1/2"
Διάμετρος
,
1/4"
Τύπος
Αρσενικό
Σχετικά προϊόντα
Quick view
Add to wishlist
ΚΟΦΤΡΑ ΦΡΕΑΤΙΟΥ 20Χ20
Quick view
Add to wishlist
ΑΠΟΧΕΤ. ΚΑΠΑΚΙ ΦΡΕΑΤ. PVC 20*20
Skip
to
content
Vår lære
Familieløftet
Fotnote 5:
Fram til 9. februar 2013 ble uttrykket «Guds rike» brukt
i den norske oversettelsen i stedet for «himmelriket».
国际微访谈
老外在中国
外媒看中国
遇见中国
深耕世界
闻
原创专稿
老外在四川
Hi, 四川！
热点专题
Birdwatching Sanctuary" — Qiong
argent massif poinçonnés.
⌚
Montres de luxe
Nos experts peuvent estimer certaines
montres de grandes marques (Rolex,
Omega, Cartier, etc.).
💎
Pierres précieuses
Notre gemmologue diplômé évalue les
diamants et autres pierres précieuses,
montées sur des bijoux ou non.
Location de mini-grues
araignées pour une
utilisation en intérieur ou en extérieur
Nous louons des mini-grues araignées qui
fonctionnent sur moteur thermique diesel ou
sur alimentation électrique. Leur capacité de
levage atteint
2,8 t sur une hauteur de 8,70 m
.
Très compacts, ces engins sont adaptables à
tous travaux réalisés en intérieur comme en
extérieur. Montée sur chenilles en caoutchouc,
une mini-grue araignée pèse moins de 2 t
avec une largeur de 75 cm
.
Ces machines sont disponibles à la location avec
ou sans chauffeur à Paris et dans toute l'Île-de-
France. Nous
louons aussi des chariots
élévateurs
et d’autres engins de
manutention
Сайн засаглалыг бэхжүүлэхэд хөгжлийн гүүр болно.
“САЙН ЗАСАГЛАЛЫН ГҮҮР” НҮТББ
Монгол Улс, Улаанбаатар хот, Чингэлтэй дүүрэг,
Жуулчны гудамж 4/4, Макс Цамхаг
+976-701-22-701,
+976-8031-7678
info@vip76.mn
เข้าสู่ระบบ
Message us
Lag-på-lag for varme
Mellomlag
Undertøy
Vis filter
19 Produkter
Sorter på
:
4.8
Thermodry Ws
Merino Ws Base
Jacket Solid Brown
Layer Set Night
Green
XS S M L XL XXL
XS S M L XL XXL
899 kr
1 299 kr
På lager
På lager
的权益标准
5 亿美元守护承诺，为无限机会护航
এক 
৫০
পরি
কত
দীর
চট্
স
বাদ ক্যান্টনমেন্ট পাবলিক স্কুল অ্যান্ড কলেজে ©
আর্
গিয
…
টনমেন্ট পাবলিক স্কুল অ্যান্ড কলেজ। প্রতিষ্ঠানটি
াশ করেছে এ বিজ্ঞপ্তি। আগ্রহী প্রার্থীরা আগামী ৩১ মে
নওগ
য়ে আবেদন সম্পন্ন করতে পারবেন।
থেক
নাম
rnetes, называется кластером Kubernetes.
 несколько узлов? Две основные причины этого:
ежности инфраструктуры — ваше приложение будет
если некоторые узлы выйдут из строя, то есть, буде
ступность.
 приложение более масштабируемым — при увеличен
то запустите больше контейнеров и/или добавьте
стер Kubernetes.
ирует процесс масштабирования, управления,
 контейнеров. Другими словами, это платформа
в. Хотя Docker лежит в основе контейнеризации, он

== == ==

__WHAT YOU ARE ASKED TO DO__: For every record above, print an exact copy.

__ANSWER SECTION__:
1/2"
Διάμετρος
,
1/4"
Τύπος
Αρσενικό
Σχετικά προϊόντα
Quick view
Add to wishlist
ΚΟΦΤΡΑ ΦΡΕΑΤΙΟΥ 20Χ20
Quick view
Add to wishlist
ΑΠΟΧΕΤ. ΚΑΠΑΚΙ ΦΡΕΑΤ. PVC 20*20
Skip
to
content
Vår lære
Familieløftet
Fotnote 5:
Fram til 9. februar 2013 ble uttrykket «Guds rike» brukt
i den norske oversettelsen i stedet for «himmelriket».
国际微访谈
老外在中国
外媒看中国
遇见中国
深耕世界
闻
原创专稿
老外在四川
Hi, 四川！
热点专题
Birdwatching Sanctuary" — Qiong
argent massif poinçonnés.
⌚
Montres de luxe
Nos experts peuvent estimer certaines
montres de grandes marques (Rolex,
Omega, Cartier, etc.).
💎
Pierres précieuses
Notre gemmologue diplômé évalue les
diamants et autres pierres précieuses,
montées sur des bijoux ou non.
Location de mini-grues
araignées pour une
utilisation en intérieur ou en extérieur
Nous louons des mini-grues araignées qui
fonctionnent sur moteur thermique diesel ou
sur alimentation électrique. Leur capacité de
levage atteint
2,8 t sur une hauteur de 8,70 m
.
Très compacts, ces engins sont adaptables à
tous travaux réalisés en intérieur comme en
extérieur. Montée sur chenilles en caoutchouc,
une mini-grue araignée pèse moins de 2 t
avec une largeur de 75 cm
.
Ces machines sont disponibles à la location avec
ou sans chauffeur à Paris et dans toute l'Île-de-
France. Nous
louons aussi des chariots
élévateurs
et d’autres engins de
manutention
Сайн засаглалыг бэхжүүлэхэд хөгжлийн гүүр болно.
“САЙН ЗАСАГЛАЛЫН ГҮҮР” НҮТББ
Монгол Улс, Улаанбаатар хот, Чингэлтэй дүүрэг,
Жуулчны гудамж 4/4, Макс Цамхаг
+976-701-22-701,
+976-8031-7678
info@vip76.mn
เข้าสู่ระบบ
Message us
Lag-på-lag for varme
Mellomlag
Undertøy
Vis filter
19 Produkter
Sorter på
:
4.8
Thermodry Ws
Merino Ws Base
Jacket Solid Brown
Layer Set Night
Green
XS S M L XL XXL
XS S M L XL XXL
899 kr
1 299 kr
På lager
På lager
的权益标准
5 亿美元守护承诺，为无限机会护航
এক 
৫০
পরি
কত
দীর
চট্
স
বাদ ক্যান্টনমেন্ট পাবলিক স্কুল অ্যান্ড কলেজে ©
আর্
গিয
…
টনমেন্ট পাবলিক স্কুল অ্যান্ড কলেজ। প্রতিষ্ঠানটি
াশ করেছে এ বিজ্ঞপ্তি। আগ্রহী প্রার্থীরা আগামী ৩১ মে
নওগ
য়ে আবেদন সম্পন্ন করতে পারবেন।
থেক
নাম
rnetes, называется кластером Kubernetes.
 несколько узлов? Две основные причины этого:
ежности инфраструктуры — ваше приложение будет
если некоторые узлы выйдут из строя, то есть, буде
ступность.
 приложение более масштабируемым — при увеличен
то запустите больше контейнеров и/или добавьте
стер Kubernetes.
ирует процесс масштабирования, управления,
 контейнеров. Другими словами, это платформа
в. Хотя Docker лежит в основе контейнеризации, он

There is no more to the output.